However, after there was only one out and two runs in, the umpire visited third base, waved his mask and then his cap and then his bare hand in front of the unconscious Kortgaard’s face and, getting no reaction, declared the unconscious Kortgaard ineligible and suggested that someone should send a message to Curly McClintock over at New Oslo to head for Doreen Beach and cart the unconscious Kortgaard to the hospital, forty miles away in Stony Plain. Even with Loretta Cake and her cat in right field, the Doreen Beach White Sox had only eight players and were required to forfeit the game, thus cutting short Loretta Cake’s career as a right fielder.

On the Saturday before the Sunday when the Fourth of July celebrations were to be held at Doreen Beach, Daddy and I accompanied Curly and Truckbox Al McClintock to Edmonton in Curly’s inherited dump truck in order to pick up the fireworks from Mr. Prosserstein at the Acme Novelty and Carnival Supplies store. The cab of the dump truck smelled of grease and exhaust fumes, and the four of us sat ankle-deep in mufflers, crankshaft parts, and expired plugs, points, and condensers. Curly McClintock, who was slow moving and slow thinking, and who, Daddy said, was built so close to the ground his knuckles dragged, had created a son in his own image, except that Truckbox Al’s facial features resembled his mama, the youngest and most bulldog-faced Gordonjensen girl. My own daddy in his bib-overalls, black mackinaw sweater my mama had knitted him, and tweed cap, certainly appeared large to me, though my daddy preferred burly to describe his physical build.
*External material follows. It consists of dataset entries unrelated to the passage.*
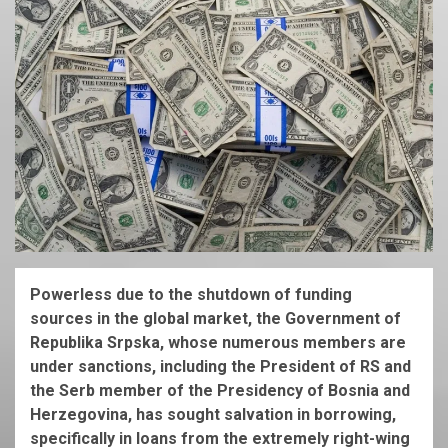
Powerless due to the shutdown of funding
sources in the global market, the Government of
Republika Srpska, whose numerous members are
under sanctions, including the President of RS and
the Serb member of the Presidency of Bosnia and
Herzegovina, has sought salvation in borrowing,
specifically in loans from the extremely right-wing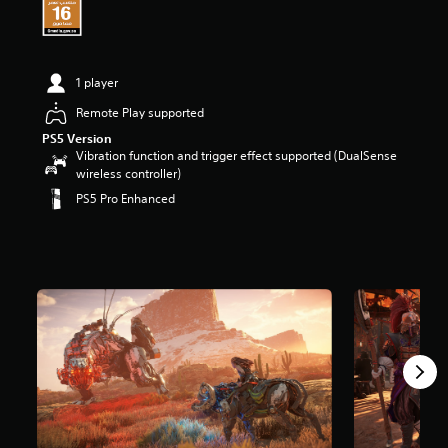
t
a
r
s
1 player
o
u
Remote Play supported
t
PS5 Version
o
Vibration function and trigger effect supported (DualSense
f
wireless controller)
5
s
PS5 Pro Enhanced
t
a
r
s
f
r
o
m
2
1
3
k
r
a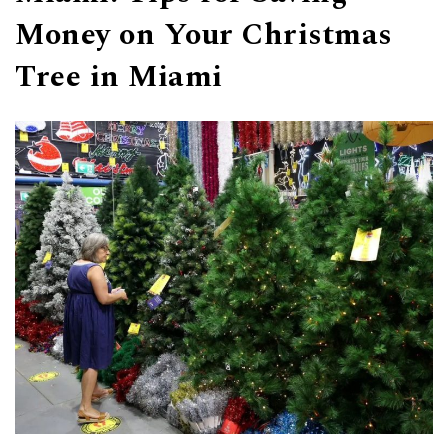
Money on Your Christmas
Tree in Miami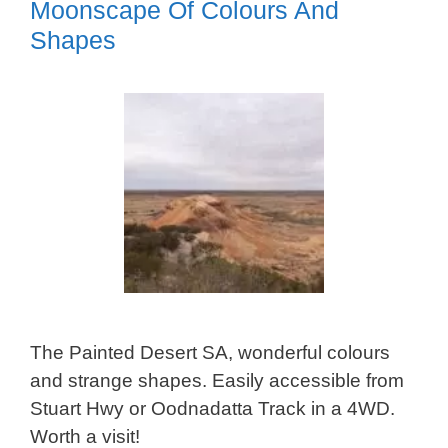
Moonscape Of Colours And
Shapes
The Painted Desert SA, wonderful colours
and strange shapes. Easily accessible from
Stuart Hwy or Oodnadatta Track in a 4WD.
Worth a visit!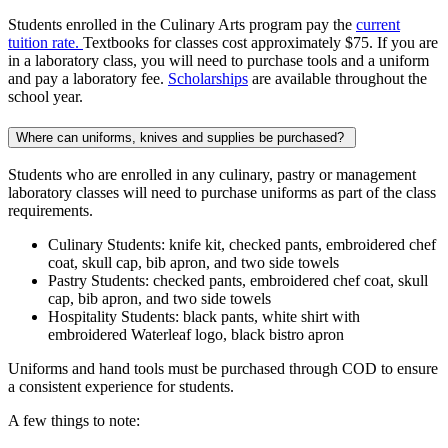
Students enrolled in the Culinary Arts program pay the
current
tuition rate.
Textbooks for classes cost approximately $75. If you are
in a laboratory class, you will need to purchase tools and a uniform
and pay a laboratory fee.
Scholarships
are available throughout the
school year.
Where can uniforms, knives and supplies be purchased?
Students who are enrolled in any culinary, pastry or management
laboratory classes will need to purchase uniforms as part of the class
requirements.
Culinary Students: knife kit, checked pants, embroidered chef
coat, skull cap, bib apron, and two side towels
Pastry Students: checked pants, embroidered chef coat, skull
cap, bib apron, and two side towels
Hospitality Students: black pants, white shirt with
embroidered Waterleaf logo, black bistro apron
Uniforms and hand tools must be purchased through COD to ensure
a consistent experience for students.
A few things to note: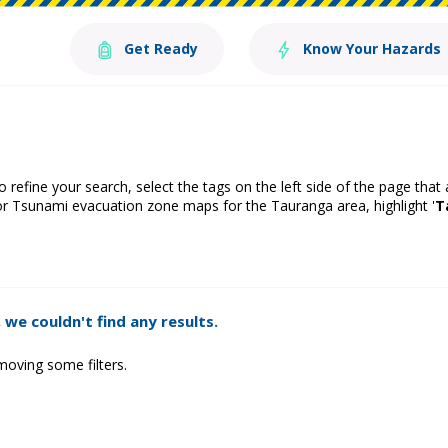
Get Ready
Know Your Hazards
o refine your search, select the tags on the left side of the page that
or Tsunami evacuation zone maps for the Tauranga area, highlight '
T
 we couldn't find any results.
moving some filters.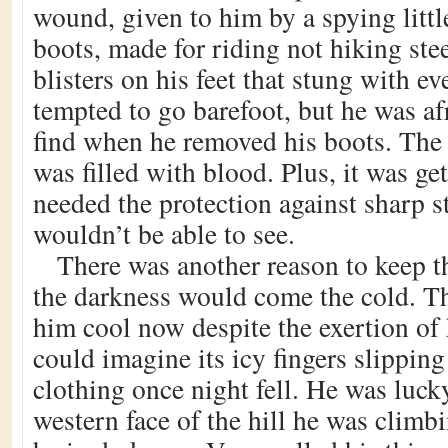
wound, given to him by a spying litt
boots, made for riding not hiking stee
blisters on his feet that stung with e
tempted to go barefoot, but he was af
find when he removed his boots. The le
was filled with blood. Plus, it was ge
needed the protection against sharp s
wouldn’t be able to see.
There was another reason to keep t
the darkness would come the cold. T
him cool now despite the exertion of 
could imagine its icy fingers slipping
clothing once night fell. He was luck
western face of the hill he was climbi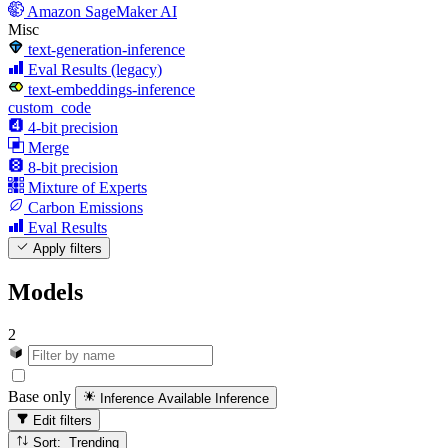
Amazon SageMaker AI
Misc
text-generation-inference
Eval Results (legacy)
text-embeddings-inference
custom_code
4-bit precision
Merge
8-bit precision
Mixture of Experts
Carbon Emissions
Eval Results
Apply filters
Models
2
Base only
Inference Available
Inference
Edit filters
Sort: Trending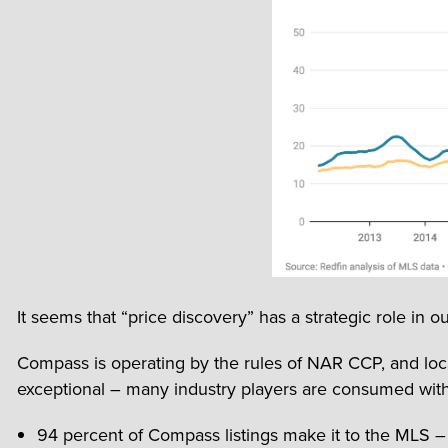
It seems that “price discovery” has a strategic role in ou
Compass is operating by the rules of NAR CCP, and loca
exceptional – many industry players are consumed with
94 percent of Compass listings make it to the MLS – w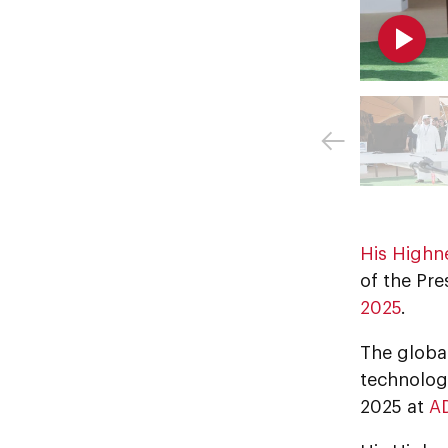
His Highn
of the Pre
2025
.
The globa
technologi
2025 at
A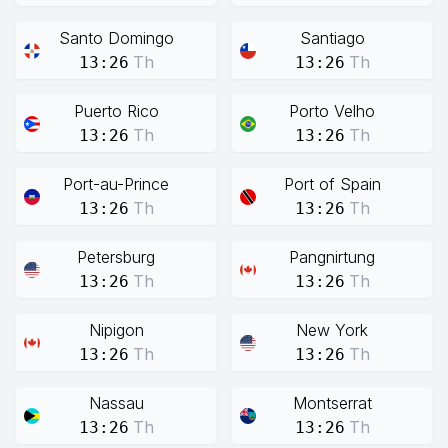
Santo Domingo
Santiago
Th
Th
13:26
13:26
Puerto Rico
Porto Velho
Th
Th
13:26
13:26
Port-au-Prince
Port of Spain
Th
Th
13:26
13:26
Petersburg
Pangnirtung
Th
Th
13:26
13:26
Nipigon
New York
Th
Th
13:26
13:26
Nassau
Montserrat
Th
Th
13:26
13:26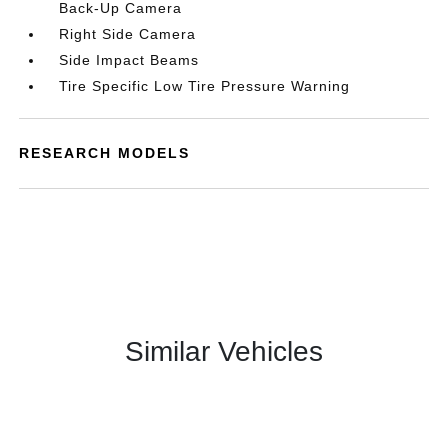
Back-Up Camera
Right Side Camera
Side Impact Beams
Tire Specific Low Tire Pressure Warning
RESEARCH MODELS
Similar Vehicles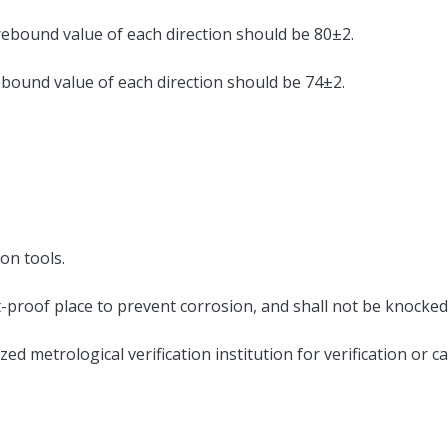
ebound value of each direction should be 80±2.
ound value of each direction should be 74±2.
on tools.
st-proof place to prevent corrosion, and shall not be knocked
zed metrological verification institution for verification or c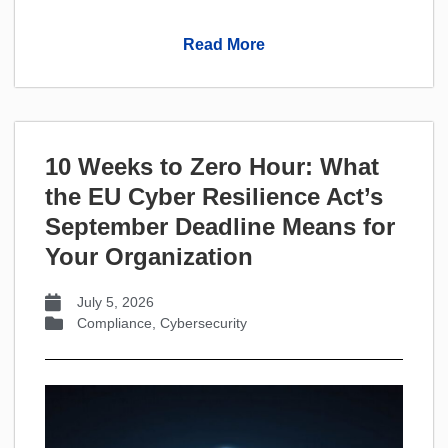
Read More
10 Weeks to Zero Hour: What
the EU Cyber Resilience Act’s
September Deadline Means for
Your Organization
July 5, 2026
Compliance
,
Cybersecurity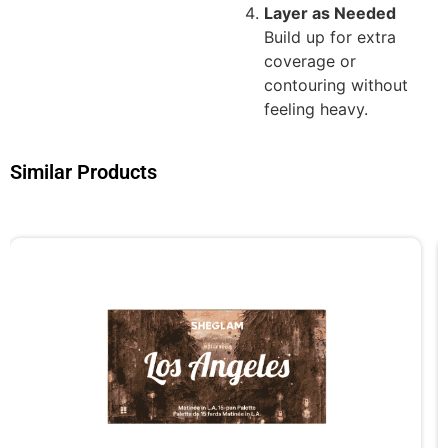
Layer as Needed
Build up for extra
coverage or
contouring without
feeling heavy.
Similar Products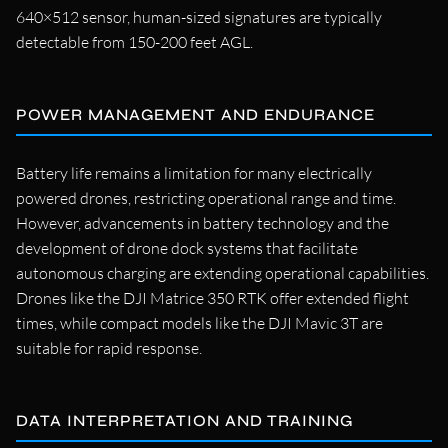
640×512 sensor, human-sized signatures are typically
detectable from 150-200 feet AGL.
POWER MANAGEMENT AND ENDURANCE
Battery life remains a limitation for many electrically
powered drones, restricting operational range and time.
However, advancements in battery technology and the
development of drone dock systems that facilitate
autonomous charging are extending operational capabilities.
Drones like the DJI Matrice 350 RTK offer extended flight
times, while compact models like the DJI Mavic 3T are
suitable for rapid response.
DATA INTERPRETATION AND TRAINING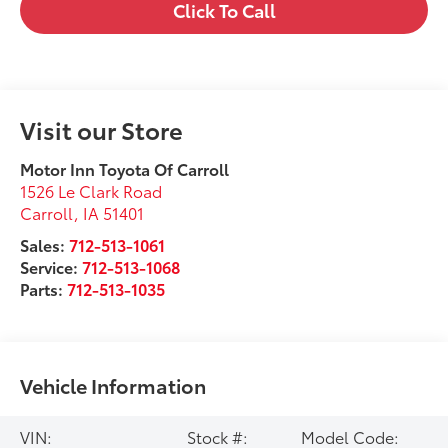
Click To Call
Visit our Store
Motor Inn Toyota Of Carroll
1526 Le Clark Road
Carroll
,
IA
51401
Sales:
712-513-1061
Service:
712-513-1068
Parts:
712-513-1035
Vehicle Information
VIN:
Stock #:
Model Code: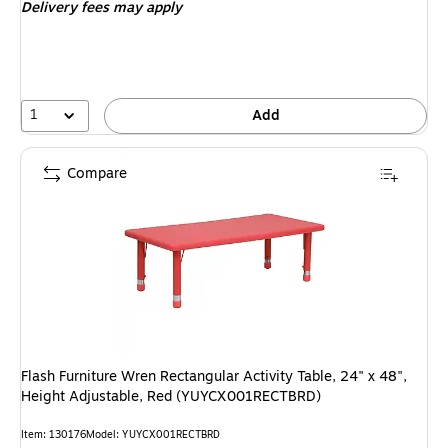
Delivery fees may apply
1
Add
Compare
Flash Furniture Wren Rectangular Activity Table, 24" x 48",
Height Adjustable, Red (YUYCX001RECTBRD)
Item: 130176
Model: YUYCX001RECTBRD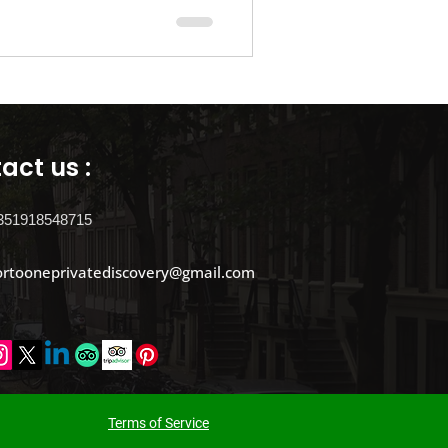
 in Porto
Flights
act us :
351918548715
ortooneprivatediscovery@gmail.com
​Terms of Service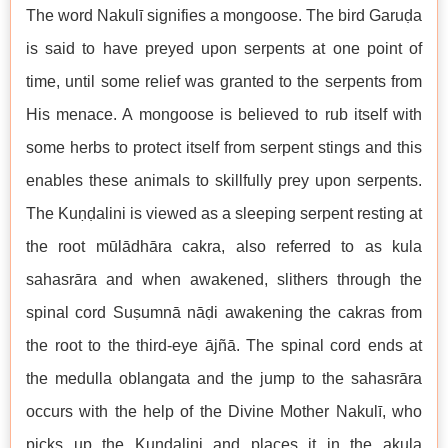
The word Nakulī signifies a mongoose. The bird Garuḍa
is said to have preyed upon serpents at one point of
time, until some relief was granted to the serpents from
His menace. A mongoose is believed to rub itself with
some herbs to protect itself from serpent stings and this
enables these animals to skillfully prey upon serpents.
The Kuṇḍalini is viewed as a sleeping serpent resting at
the root mūlādhāra cakra, also referred to as kula
sahasrāra and when awakened, slithers through the
spinal cord Suṣumnā nāḍi awakening the cakras from
the root to the third-eye ājñā. The spinal cord ends at
the medulla oblangata and the jump to the sahasrāra
occurs with the help of the Divine Mother Nakulī, who
picks up the Kuṇḍalini and places it in the akula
The Acme Novelty and Carnival Supplies store was exactly as I had imagined heaven, full to the eyeballs, as Daddy put it, of every geegaw known to man and a few that weren’t. There were fake false teeth that wound up with a key and chattered when set on a table; a whole section with nothing but stuffed toys, another with nothing but box games, and a jewelry section with genuine diamond rings for as little as five dollars each.

I was allowed to carry one of the two boxes of fireworks to the truck, and while the box was large and had the name ‘Acme Novelty and Carnival Supplies’ stenciled on its side, it didn’t weigh but ten pounds at maximum. I had somehow always thought of fireworks as being heavy.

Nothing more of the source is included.